The Supreme Court says rap lyrics are not actionable as a physical threat of violence, but are allowable artistic expression based on a determination of intent.
Are you OK with that? How seriously would you take a rap lyric threat directed to you personally?
Just so we’re clear here: the jury that convicted Elonis was given the instruction to convict if a reasonable person would see his postings as a threat. The SCOTUS said, no, that’s the wrong standard, try again. You have to take into account whether or not the defendant intended them to be a threat.
What the SCOTUS did not say anything about is whether or not Elonis intended his postings as a threat. The state is free to try him again if they can convict with the correct jury instructions, it’ll stand.
Did he tag the subjects of the rap on the Facebook posts? I think that would make a difference in how I viewed it, as trying to specifically draw the subjects attention to raps where he talks about murdering them seems more explicitly threatening than just posting them on his own page, even if that page is public.
I guess more or less for the reasons the SCOTUS decided. Sending a message specifically to a person seems to more or less show an intent to threaten them, while just posting them on your own page its at least somewhat plausible that you weren’t
I don’t have any issue with it. It’s not my style (even “The Pusher” was a little threatening for my taste way back when) but free speech and expression means free - not approved by me or anyone else. Just free.
I’m very much not a lawyer, but from what I understand about this case, whether or not the threats were made in “rap” form was not part of the consideration. The threats could have been prose, free verse, interpretive dance, or spelled out in macrame - the question was, “Was it intended as a threat?”
Wait, you lost me there. I understood the reason that the jury instructions were incorrect to be that those instructions would violate 1st Amendment protections. Was the logic different?
The lyrics can be actionable, upon a sufficient showing that they were intended as a threat. Finding them on your Facebook page may not in itself be enough indication of an intended threat, but if someone slides them under your back door late at night, that might be a different story.
The decision is based on the idea that “mens rea” is required for this crime. The defendent must have intended the words to be threatening, just as you said.
The decision says, “Given our disposition, it is not necessary to consider any First Amendment issues.”
If the jury instructions had been correct, and the jury had found that the defendant had intended the words to be threatening, then we might see another case where First Amendment issues would be at stake. But that wasn’t decided here.
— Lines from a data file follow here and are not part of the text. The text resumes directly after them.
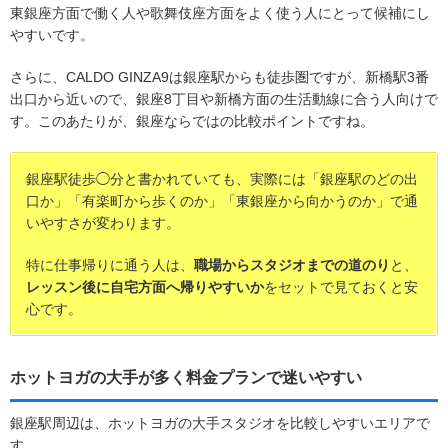
東銀座方面で働く人や歌舞伎座方面をよく使う人にとって候補にし
やすいです。
さらに、CALDO GINZA9は銀座駅からも徒歩圏ですが、新橋駅3番
出口から近いので、銀座8丁目や新橋方面の生活動線に合う人向けで
す。このあたりが、銀座ならではの比較ポイントですね。
銀座駅徒歩◯分と書かれていても、実際には「銀座駅のどの出
口か」「有楽町から歩くのか」「東銀座から向かうのか」で通
いやすさが変わります。
特に仕事帰りに通う人は、
職場からスタジオまでの道のり
と、
レッスン後に自宅方面へ帰りやすいか
をセットで見ておくと安
心です。
ホットヨガの大手が多く料金プランで迷いやすい
銀座駅周辺は、ホットヨガの大手スタジオを比較しやすいエリアで
す。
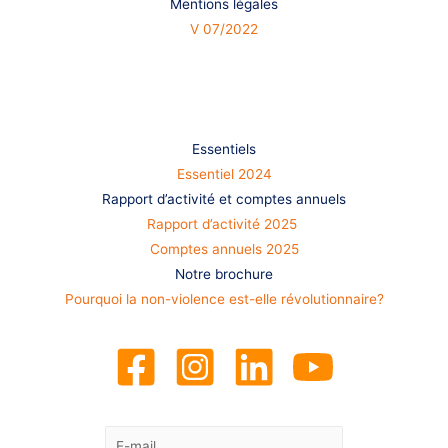
Mentions légales
V 07/2022
S’informer
Essentiels
Essentiel 2024
Rapport d’activité et comptes annuels
Rapport d’activité 2025
Comptes annuels 2025
Notre brochure
Pourquoi la non-violence est-elle révolutionnaire?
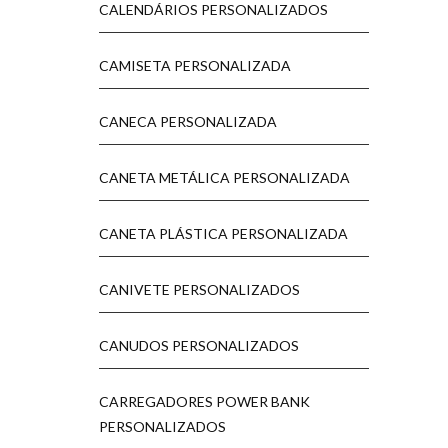
CALENDÁRIOS PERSONALIZADOS
CAMISETA PERSONALIZADA
CANECA PERSONALIZADA
CANETA METÁLICA PERSONALIZADA
CANETA PLÁSTICA PERSONALIZADA
CANIVETE PERSONALIZADOS
CANUDOS PERSONALIZADOS
CARREGADORES POWER BANK
PERSONALIZADOS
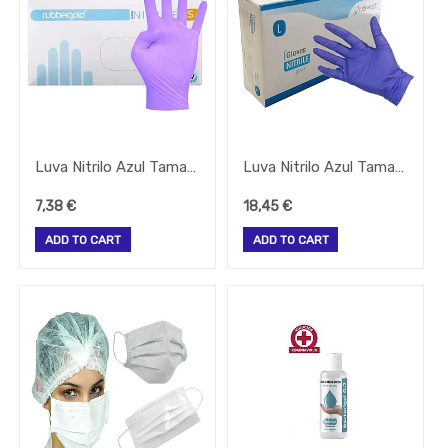
Todos
Os
Produtos
QUIMICOS-
LAVAGEM-
BALDES
-
Baldes
e
Carros
Luva Nitrilo Azul Tamanho-S Rubergold Pluma 100 Unidades
Luva Nitrilo Azul Tamanho-L Rubergold Pluma 100 Unidades
limpeza
7,38
€
18,45
€
Higiene
Limpeza
ADD TO CART
ADD TO CART
Quimicos
Fardamento
Papel
Pastelaria
Mesa
Pizza
Take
The latter, and the principle is Due Process. Due Process requires that for most crimes for which imprisonment can be a punishment, the government must prove BOTH actus rea (punishable act) AND mens rea (punishable mental state when he did the act). If no mens rea is stated, there is still a mens rea requirement. Usually the defendent must be found at least reckless with respect to every element of the crime. Reckless would mean, even if he didn’t intend to threaten her, he recognized that his act might make her feel threatened, and did it anyway. (it is possible to codify a no-mens-rea law, which is called “strict liability”, but it must be stated as such, strict liability cannot be inferred.)
The jury instruction allowed the jury to rule without finding that he met the mens rea requirement inherently required by Due Process in a criminal conviction. No Due Process bad. Retrial.
Allow me to restate, and let me know if I understand this right. Legislatures, whether state or federal, may specify if a crime is strict liability, or if mens rea is required. If neither is specified, mens rea is required by default. Proving mens rea can consist of either proving intent or gross negligence. Therefore, providing the jury the instruction to convict if a reasonable person would have felt threatened effectively removed one of the conditions needed to prove the crime happened. Ergo the instructions were wrong, and the verdict is invalid.
If this is all correct, and not controversial, it seems like the SCOTUS decision here should also be pretty non-controversial. What’s missing? What’s the counter-argument?
There are more layers to mens rea than that. They vary by state but the “simplified” layers found in the Model Penal Code call them Purposefully, Knowingly, Recklessly, and Negligently; in a situation where no mens rea is stated, the defendent must be at least reckless.